Exhaustive YouTube Video Analysis using Hadoop Mapreduce and Real-time Sentiment Analysis using Spark Streaming
This project has analyzes combines two different aspects of YouTube video analysis under a single ubmrella.
- Analyzing the video based on its likes/dislikes/view counts
- Analyzing the video based on the sentiment of its comments.
In order to perform this combined analysis we try to achieve the following goals:
- Large scale analysis of Youtube videos, providing functionalities like top liked, top disliked, top viewed videos and top hot categories.
- Real time sentiment analysis of Youtube video comments using Kafka.
-
Create a cluster on Cloud Platform. We selected Google Cloud Platform. Choose the configuration(1 master, N workers).
-
Follow the below steps to create jar file and upload on Bucket.
hadoop fs -mkdir -p /user/username
export PATH=${JAVA_HOME}/bin:${PATH}
export HADOOP_CLASSPATH=${JAVA_HOME}/lib/tools.jar
hadoop com.sun.tools.javac.Main ./filename.java
jar cf jarname.jar filename*.class
hadoop fs -copyFromLocal ./jarname.jar
hadoop fs -cp ./jarname.jar bucket path\ -
Submit the jobs
-
See the top N results using bash command.
- Setup Zookeeper and Kafka servers on local machine. Instructions: https://kafka.apache.org/quickstart (Change any configuration from the files in config folder).
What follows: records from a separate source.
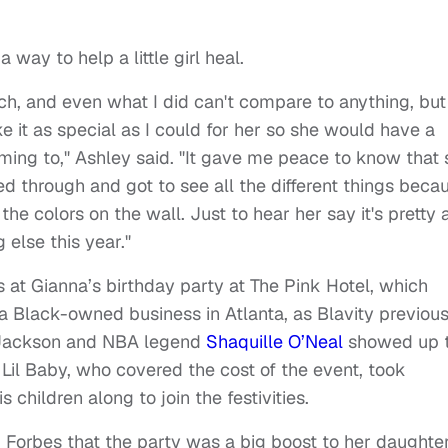
way to help a little girl heal.
h, and even what I did can't compare to anything, but 
it as special as I could for her so she would have a
ming to," Ashley said. "It gave me peace to know that 
ed through and got to see all the different things beca
d the colors on the wall. Just to hear her say it's pretty
 else this year."
at Gianna’s birthday party at The Pink Hotel, which
 a Black-owned business in Atlanta, as Blavity previous
 Jackson and NBA legend
Shaquille O’Neal
showed up 
 Lil Baby, who covered the cost of the event, took
 children along to join the festivities.
d
Forbes that the party was a big boost to her daughter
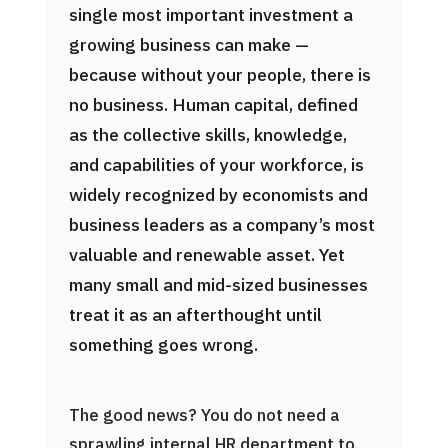
single most important investment a
growing business can make —
because without your people, there is
no business. Human capital, defined
as the collective skills, knowledge,
and capabilities of your workforce, is
widely recognized by economists and
business leaders as a company’s most
valuable and renewable asset. Yet
many small and mid-sized businesses
treat it as an afterthought until
something goes wrong.
The good news? You do not need a
sprawling internal HR department to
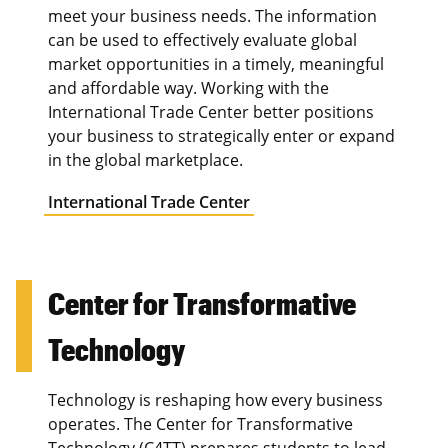
meet your business needs. The information
can be used to effectively evaluate global
market opportunities in a timely, meaningful
and affordable way. Working with the
International Trade Center better positions
your business to strategically enter or expand
in the global marketplace.
International Trade Center
Center for Transformative
Technology
Technology is reshaping how every business
operates. The Center for Transformative
Technology (C4TT) prepares students to lead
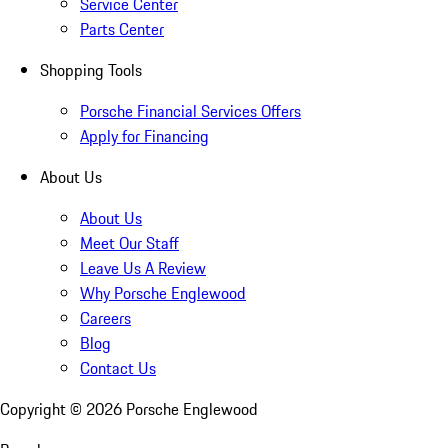
Service Center
Parts Center
Shopping Tools
Porsche Financial Services Offers
Apply for Financing
About Us
About Us
Meet Our Staff
Leave Us A Review
Why Porsche Englewood
Careers
Blog
Contact Us
Copyright ©
2026
Porsche Englewood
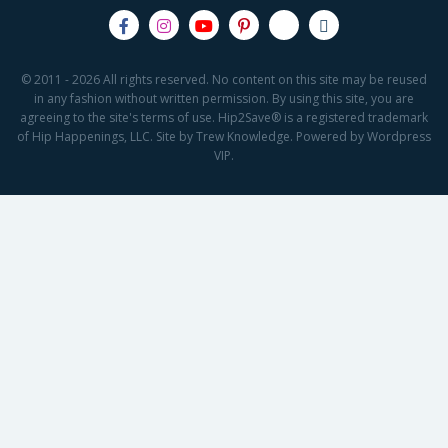
© 2011 - 2026 All rights reserved. No content on this site may be reused
in any fashion without written permission. By using this site, you are
agreeing to the site's terms of use. Hip2Save® is a registered trademark
of Hip Happenings, LLC. Site by Trew Knowledge. Powered by Wordpress
VIP.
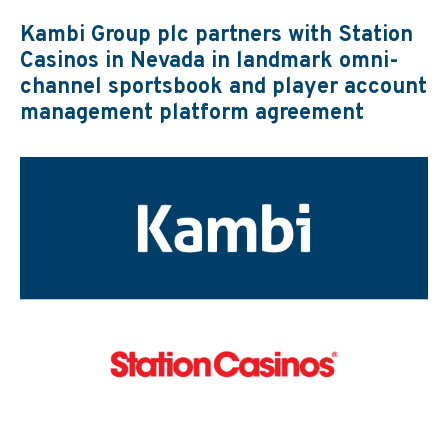
Kambi Group plc partners with Station
Casinos in Nevada in landmark omni-
channel sportsbook and player account
management platform agreement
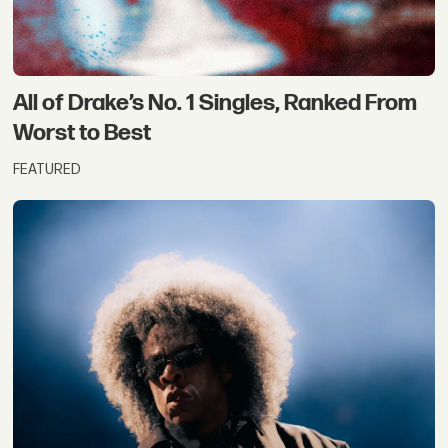
All of Drake’s No. 1 Singles, Ranked From
Worst to Best
FEATURED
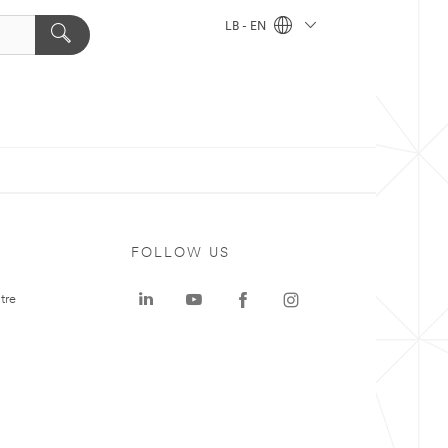
LB - EN
FOLLOW US
tre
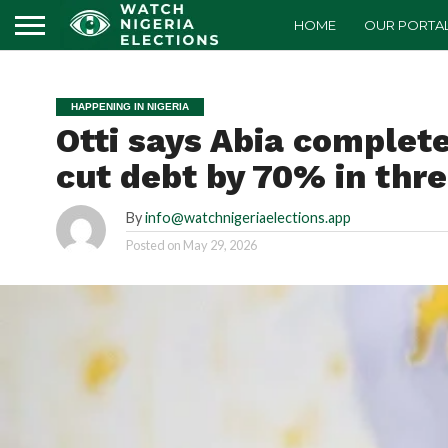
HOME
OUR PORTA
HAPPENING IN NIGERIA
Otti says Abia complet
cut debt by 70% in thr
By
info@watchnigeriaelections.app
Posted on
May 29, 2026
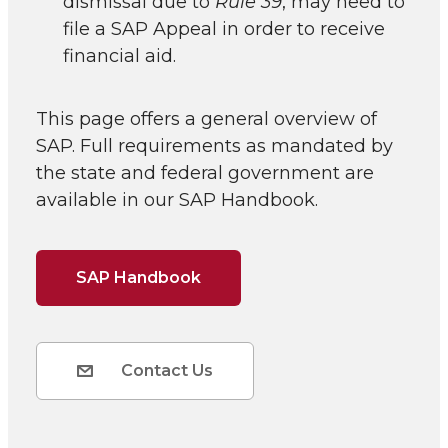
dismissal due to
Rule 39
, may need to
file a SAP Appeal in order to receive
financial aid.
This page offers a general overview of
SAP. Full requirements as mandated by
the state and federal government are
available in our SAP Handbook.
SAP Handbook
Contact Us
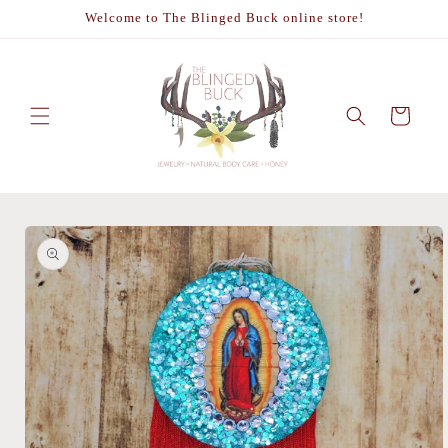
Skip to
Welcome to The Blinged Buck online store!
content
Cart
Skip to
product
information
- Enable Youtube API and paste the key in the code (main.py) in order to enable it to extract the comments from the video.
- Specify the query and the total number of videos you want to query in main.py.
- Start main.py (It is the main file that starts extracting the Youtube comments for the given query and starts the Kafka producer to inject into Spark stream)
- Submit spark job comment_analyze.py. (Command: spark-submit --jars <list of jars separated by comma> comment_analyze.py)
(This file contains code for creating Spark dstreams and comment analysis).